----- Given data
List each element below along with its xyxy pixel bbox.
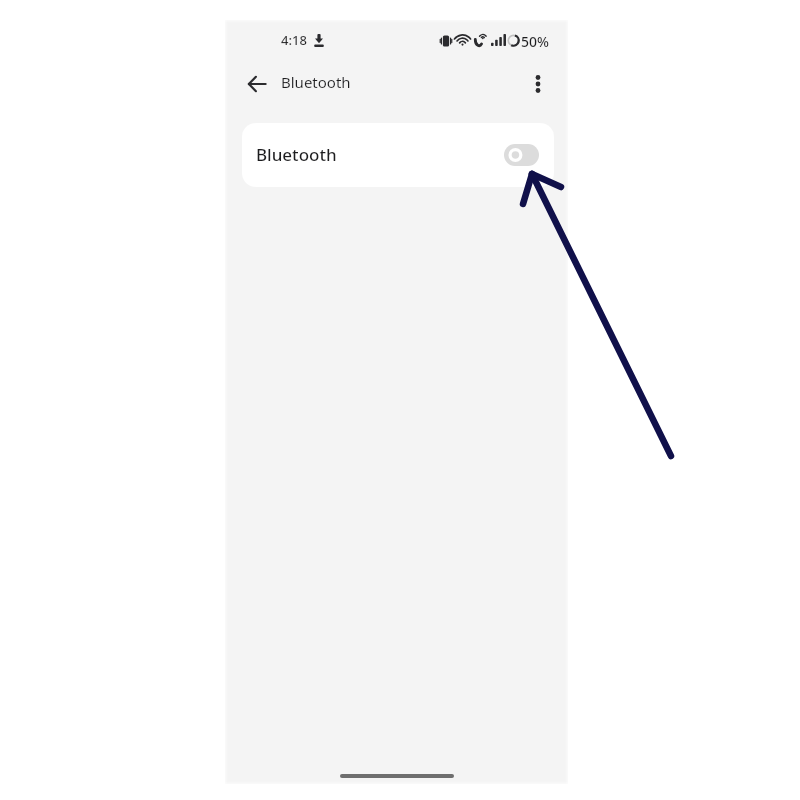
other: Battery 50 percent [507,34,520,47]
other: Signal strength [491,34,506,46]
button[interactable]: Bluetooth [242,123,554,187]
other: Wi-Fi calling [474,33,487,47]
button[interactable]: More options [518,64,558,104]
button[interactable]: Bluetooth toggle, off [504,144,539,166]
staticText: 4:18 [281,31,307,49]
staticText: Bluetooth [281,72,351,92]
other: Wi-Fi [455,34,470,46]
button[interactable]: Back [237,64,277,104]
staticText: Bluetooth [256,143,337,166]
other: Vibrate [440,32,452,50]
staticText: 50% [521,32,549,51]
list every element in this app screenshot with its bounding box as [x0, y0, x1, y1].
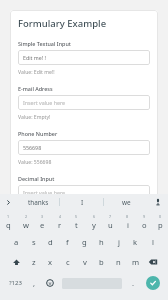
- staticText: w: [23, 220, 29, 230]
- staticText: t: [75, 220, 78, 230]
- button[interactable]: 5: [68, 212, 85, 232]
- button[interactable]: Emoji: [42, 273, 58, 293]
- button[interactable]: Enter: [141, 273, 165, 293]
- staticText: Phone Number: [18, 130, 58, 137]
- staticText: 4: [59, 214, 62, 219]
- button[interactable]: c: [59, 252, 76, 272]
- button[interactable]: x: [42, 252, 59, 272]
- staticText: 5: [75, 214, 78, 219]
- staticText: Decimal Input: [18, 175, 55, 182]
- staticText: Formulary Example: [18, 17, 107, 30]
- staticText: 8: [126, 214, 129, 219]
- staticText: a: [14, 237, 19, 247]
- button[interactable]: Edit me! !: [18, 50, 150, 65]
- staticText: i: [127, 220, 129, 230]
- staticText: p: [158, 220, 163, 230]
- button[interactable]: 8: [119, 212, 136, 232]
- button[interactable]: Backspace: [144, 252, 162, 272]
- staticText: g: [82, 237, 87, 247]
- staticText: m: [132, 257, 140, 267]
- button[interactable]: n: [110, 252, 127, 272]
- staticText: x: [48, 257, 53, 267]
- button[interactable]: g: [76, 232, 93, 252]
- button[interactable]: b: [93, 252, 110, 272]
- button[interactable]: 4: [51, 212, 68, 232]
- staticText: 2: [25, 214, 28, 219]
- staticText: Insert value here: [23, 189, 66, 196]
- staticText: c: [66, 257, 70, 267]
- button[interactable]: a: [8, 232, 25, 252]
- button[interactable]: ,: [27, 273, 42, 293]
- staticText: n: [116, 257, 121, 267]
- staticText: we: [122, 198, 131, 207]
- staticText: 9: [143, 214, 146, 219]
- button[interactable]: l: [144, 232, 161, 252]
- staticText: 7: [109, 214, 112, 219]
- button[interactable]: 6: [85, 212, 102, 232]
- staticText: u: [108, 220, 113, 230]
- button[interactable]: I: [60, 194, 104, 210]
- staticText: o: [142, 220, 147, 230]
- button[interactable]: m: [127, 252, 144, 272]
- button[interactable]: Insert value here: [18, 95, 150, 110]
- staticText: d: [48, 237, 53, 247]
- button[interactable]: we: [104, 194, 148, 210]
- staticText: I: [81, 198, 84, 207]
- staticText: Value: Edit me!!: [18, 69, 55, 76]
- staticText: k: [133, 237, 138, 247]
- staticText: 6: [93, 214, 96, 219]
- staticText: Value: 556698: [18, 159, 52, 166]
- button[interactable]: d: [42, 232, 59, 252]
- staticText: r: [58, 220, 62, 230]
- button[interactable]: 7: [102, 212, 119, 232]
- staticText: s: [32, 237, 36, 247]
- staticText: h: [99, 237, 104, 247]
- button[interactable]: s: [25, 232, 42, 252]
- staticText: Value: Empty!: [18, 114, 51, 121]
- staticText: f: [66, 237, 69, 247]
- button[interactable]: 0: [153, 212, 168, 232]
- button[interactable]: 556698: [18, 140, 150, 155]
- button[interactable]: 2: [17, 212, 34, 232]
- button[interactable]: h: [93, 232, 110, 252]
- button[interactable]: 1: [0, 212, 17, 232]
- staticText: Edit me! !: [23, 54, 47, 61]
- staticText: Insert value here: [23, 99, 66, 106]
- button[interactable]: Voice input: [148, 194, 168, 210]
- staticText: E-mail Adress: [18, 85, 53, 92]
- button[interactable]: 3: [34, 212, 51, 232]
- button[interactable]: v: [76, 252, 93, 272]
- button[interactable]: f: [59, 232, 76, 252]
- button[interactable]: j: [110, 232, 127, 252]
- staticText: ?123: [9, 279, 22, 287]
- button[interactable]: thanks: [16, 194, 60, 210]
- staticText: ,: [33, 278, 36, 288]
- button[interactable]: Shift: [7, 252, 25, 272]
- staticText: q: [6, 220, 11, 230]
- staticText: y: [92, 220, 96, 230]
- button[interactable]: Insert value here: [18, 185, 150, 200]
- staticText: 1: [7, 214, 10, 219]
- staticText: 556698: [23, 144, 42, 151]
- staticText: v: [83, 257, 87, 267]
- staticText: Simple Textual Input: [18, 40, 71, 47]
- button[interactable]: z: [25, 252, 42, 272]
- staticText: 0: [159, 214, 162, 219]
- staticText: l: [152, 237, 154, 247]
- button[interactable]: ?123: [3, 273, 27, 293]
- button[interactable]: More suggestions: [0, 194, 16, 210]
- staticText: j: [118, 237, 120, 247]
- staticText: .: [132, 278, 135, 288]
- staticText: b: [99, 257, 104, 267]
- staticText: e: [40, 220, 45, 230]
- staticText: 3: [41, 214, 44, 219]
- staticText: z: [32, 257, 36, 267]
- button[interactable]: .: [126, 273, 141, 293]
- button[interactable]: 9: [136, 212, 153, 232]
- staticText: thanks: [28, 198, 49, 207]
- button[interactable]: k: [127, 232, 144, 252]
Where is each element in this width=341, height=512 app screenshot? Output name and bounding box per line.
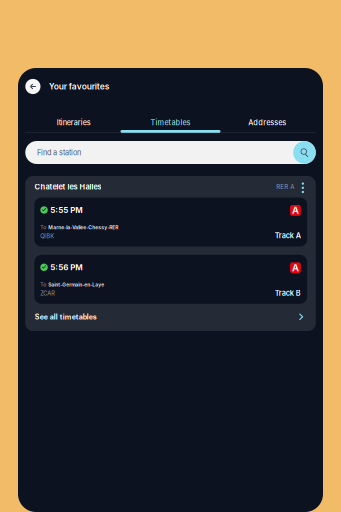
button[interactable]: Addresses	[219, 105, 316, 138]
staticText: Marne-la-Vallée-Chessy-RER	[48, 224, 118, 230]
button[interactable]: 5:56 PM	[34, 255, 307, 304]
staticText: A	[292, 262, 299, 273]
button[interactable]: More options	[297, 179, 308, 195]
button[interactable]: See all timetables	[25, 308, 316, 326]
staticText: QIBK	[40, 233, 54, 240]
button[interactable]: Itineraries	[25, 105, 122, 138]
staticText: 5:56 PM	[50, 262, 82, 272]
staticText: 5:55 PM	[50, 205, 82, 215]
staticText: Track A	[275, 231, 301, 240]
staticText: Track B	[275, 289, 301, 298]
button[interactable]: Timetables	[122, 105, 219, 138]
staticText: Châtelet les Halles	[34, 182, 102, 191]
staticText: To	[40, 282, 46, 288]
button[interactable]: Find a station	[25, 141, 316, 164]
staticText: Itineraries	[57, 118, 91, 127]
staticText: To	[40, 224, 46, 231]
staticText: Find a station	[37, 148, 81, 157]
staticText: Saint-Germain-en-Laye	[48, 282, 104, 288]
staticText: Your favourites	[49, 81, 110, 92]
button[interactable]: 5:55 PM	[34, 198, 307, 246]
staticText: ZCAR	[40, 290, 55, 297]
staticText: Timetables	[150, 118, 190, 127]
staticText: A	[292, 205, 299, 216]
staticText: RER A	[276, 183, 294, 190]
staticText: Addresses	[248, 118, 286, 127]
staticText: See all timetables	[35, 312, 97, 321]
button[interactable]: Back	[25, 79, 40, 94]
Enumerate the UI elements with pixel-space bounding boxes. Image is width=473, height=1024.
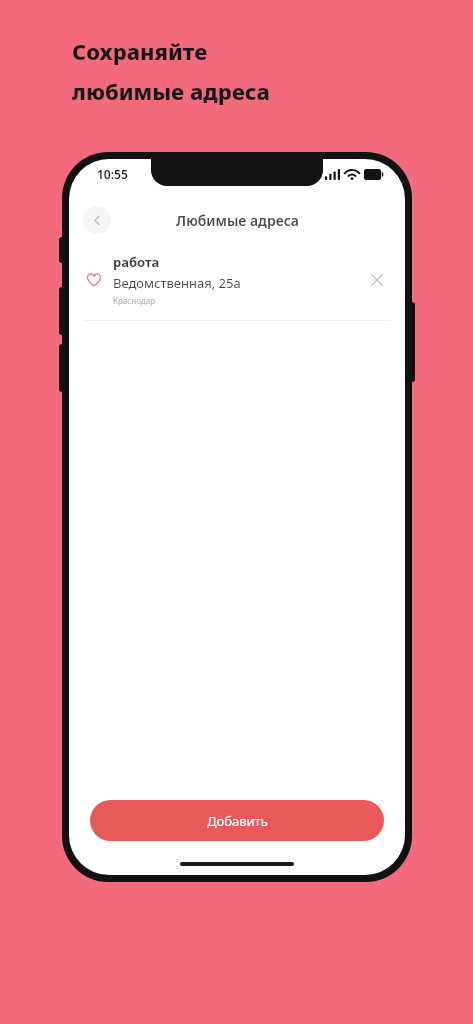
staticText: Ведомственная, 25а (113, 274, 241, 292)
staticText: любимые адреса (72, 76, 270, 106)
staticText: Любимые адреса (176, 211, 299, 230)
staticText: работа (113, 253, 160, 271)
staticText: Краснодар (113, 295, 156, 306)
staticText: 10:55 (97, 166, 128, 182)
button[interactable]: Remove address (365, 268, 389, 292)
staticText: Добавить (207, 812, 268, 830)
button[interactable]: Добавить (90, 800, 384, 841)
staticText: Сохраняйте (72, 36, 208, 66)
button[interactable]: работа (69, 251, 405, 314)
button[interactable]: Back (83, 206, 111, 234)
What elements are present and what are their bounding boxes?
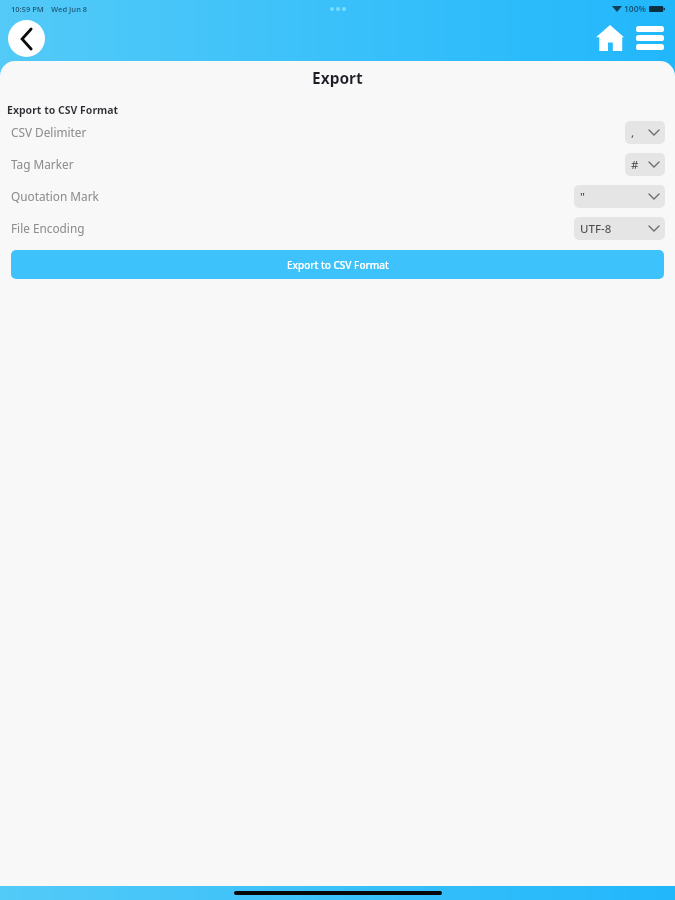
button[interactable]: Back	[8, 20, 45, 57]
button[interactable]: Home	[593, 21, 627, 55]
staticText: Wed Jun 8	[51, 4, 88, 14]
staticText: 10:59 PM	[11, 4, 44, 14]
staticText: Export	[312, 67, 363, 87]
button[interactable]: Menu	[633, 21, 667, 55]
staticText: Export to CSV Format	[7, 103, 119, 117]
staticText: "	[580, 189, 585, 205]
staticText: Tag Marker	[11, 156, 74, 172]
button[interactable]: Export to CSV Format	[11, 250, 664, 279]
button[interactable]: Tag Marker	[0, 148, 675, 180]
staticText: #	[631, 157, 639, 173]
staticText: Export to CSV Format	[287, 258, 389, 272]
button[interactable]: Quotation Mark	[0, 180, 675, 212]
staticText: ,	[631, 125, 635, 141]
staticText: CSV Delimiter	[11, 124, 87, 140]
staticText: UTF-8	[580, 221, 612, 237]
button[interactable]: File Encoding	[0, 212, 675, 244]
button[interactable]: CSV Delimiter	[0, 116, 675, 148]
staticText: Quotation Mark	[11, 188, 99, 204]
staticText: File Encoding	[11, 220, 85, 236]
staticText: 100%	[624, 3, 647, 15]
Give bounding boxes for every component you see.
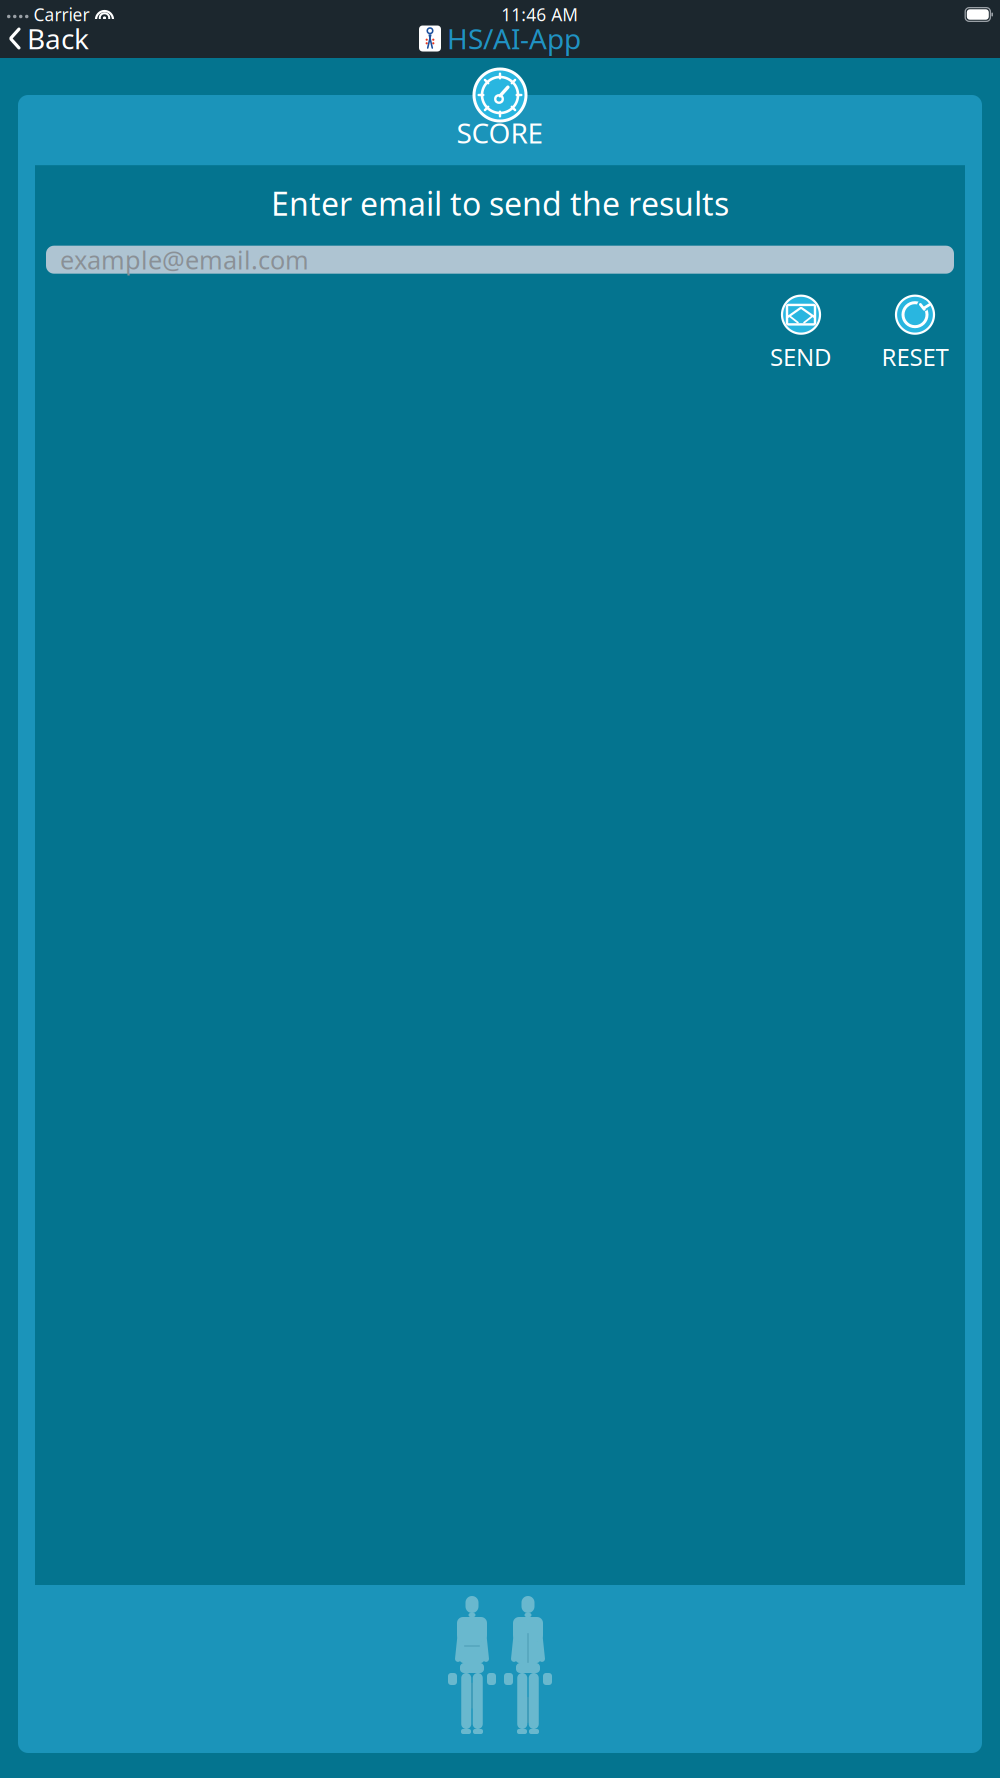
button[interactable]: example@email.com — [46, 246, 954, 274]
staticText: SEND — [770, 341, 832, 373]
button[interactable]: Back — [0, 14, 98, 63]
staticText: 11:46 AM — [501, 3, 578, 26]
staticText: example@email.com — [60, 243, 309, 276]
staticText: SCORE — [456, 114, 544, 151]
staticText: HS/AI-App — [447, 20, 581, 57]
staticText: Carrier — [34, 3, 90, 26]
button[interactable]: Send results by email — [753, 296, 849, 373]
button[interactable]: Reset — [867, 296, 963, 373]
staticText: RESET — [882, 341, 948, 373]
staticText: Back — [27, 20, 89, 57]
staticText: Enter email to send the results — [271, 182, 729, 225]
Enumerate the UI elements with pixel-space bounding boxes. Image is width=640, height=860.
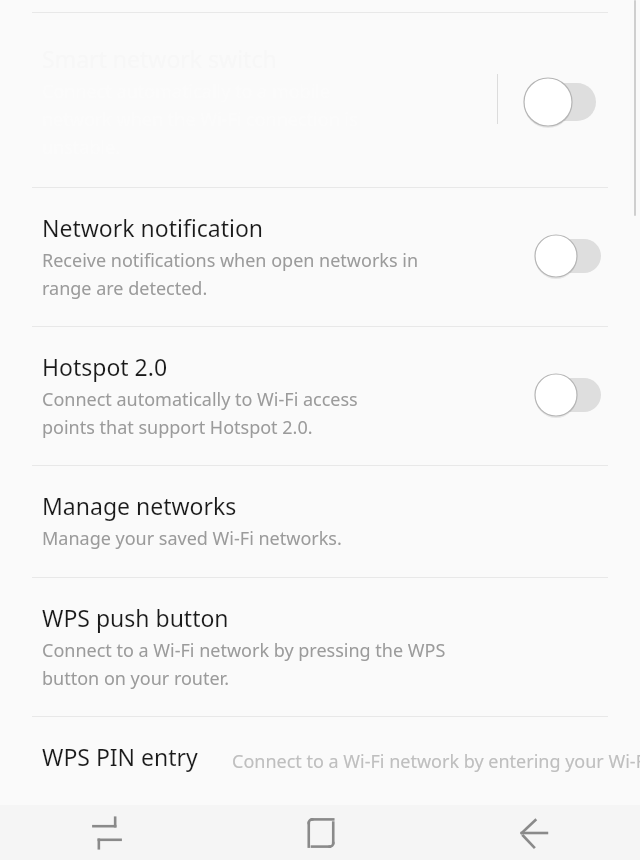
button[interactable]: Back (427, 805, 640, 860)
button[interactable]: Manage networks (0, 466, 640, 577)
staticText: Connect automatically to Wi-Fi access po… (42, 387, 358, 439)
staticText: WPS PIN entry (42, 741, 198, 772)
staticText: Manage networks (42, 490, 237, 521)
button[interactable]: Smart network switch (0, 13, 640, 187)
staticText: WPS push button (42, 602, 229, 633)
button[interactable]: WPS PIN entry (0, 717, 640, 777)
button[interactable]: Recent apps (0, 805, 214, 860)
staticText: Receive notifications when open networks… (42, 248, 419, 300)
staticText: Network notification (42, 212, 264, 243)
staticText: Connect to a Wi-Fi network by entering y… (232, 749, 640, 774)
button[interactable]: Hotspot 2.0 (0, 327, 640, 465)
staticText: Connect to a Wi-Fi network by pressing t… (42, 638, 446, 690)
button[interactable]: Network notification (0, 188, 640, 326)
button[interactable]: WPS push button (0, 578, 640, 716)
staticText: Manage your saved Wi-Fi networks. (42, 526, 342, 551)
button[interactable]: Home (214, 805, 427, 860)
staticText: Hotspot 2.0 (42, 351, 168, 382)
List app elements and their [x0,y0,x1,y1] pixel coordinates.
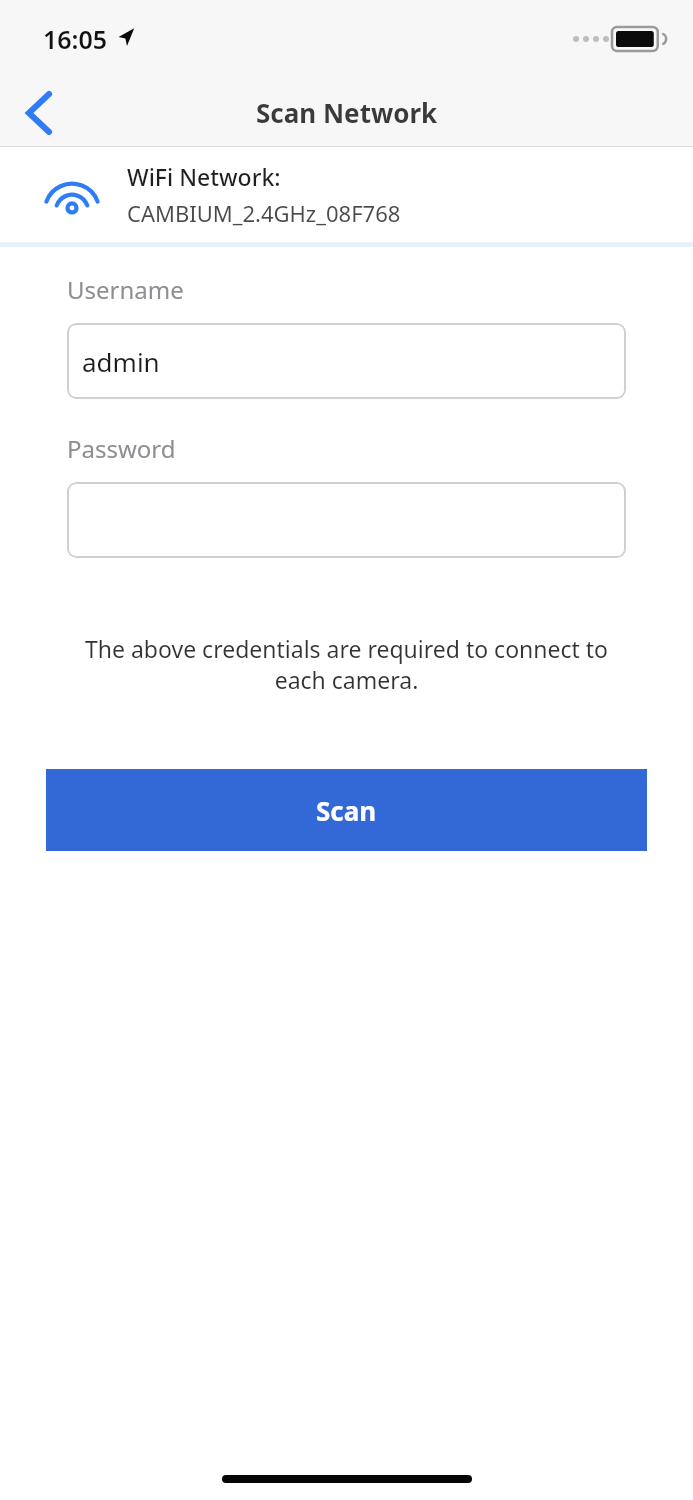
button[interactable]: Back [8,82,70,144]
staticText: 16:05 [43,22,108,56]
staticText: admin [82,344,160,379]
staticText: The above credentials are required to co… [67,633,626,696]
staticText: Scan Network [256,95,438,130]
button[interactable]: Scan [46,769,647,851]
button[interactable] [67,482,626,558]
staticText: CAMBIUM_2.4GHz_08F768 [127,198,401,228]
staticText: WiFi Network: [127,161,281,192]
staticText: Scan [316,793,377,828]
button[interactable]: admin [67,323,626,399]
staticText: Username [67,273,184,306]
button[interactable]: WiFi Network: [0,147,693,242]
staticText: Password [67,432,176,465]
----------
• [Your assignment]:
Where the line with "is width=640, height=860." appears, begin there and transcribe exactly through the last line of the data, leaving all pictures aside.

• [Exercise result]:
Enumerate the UI elements with pixel-space bounding boxes. Image is width=640, height=860.
button[interactable]: Back (427, 805, 640, 860)
button[interactable]: Manage networks (0, 466, 640, 577)
staticText: Connect automatically to Wi-Fi access po… (42, 387, 358, 439)
staticText: WPS PIN entry (42, 741, 198, 772)
staticText: Manage networks (42, 490, 237, 521)
button[interactable]: Smart network switch (0, 13, 640, 187)
staticText: WPS push button (42, 602, 229, 633)
button[interactable]: WPS PIN entry (0, 717, 640, 777)
button[interactable]: Recent apps (0, 805, 214, 860)
staticText: Receive notifications when open networks… (42, 248, 419, 300)
staticText: Network notification (42, 212, 264, 243)
staticText: Connect to a Wi-Fi network by entering y… (232, 749, 640, 774)
button[interactable]: Hotspot 2.0 (0, 327, 640, 465)
staticText: Connect to a Wi-Fi network by pressing t… (42, 638, 446, 690)
button[interactable]: Network notification (0, 188, 640, 326)
button[interactable]: WPS push button (0, 578, 640, 716)
staticText: Manage your saved Wi-Fi networks. (42, 526, 342, 551)
button[interactable]: Home (214, 805, 427, 860)
staticText: Hotspot 2.0 (42, 351, 168, 382)
List app elements and their [x0,y0,x1,y1] pixel coordinates.
button[interactable]: Back [8,82,70,144]
staticText: 16:05 [43,22,108,56]
staticText: admin [82,344,160,379]
staticText: The above credentials are required to co… [67,633,626,696]
staticText: Scan Network [256,95,438,130]
button[interactable]: Scan [46,769,647,851]
button[interactable] [67,482,626,558]
staticText: CAMBIUM_2.4GHz_08F768 [127,198,401,228]
staticText: WiFi Network: [127,161,281,192]
staticText: Scan [316,793,377,828]
button[interactable]: admin [67,323,626,399]
staticText: Username [67,273,184,306]
button[interactable]: WiFi Network: [0,147,693,242]
staticText: Password [67,432,176,465]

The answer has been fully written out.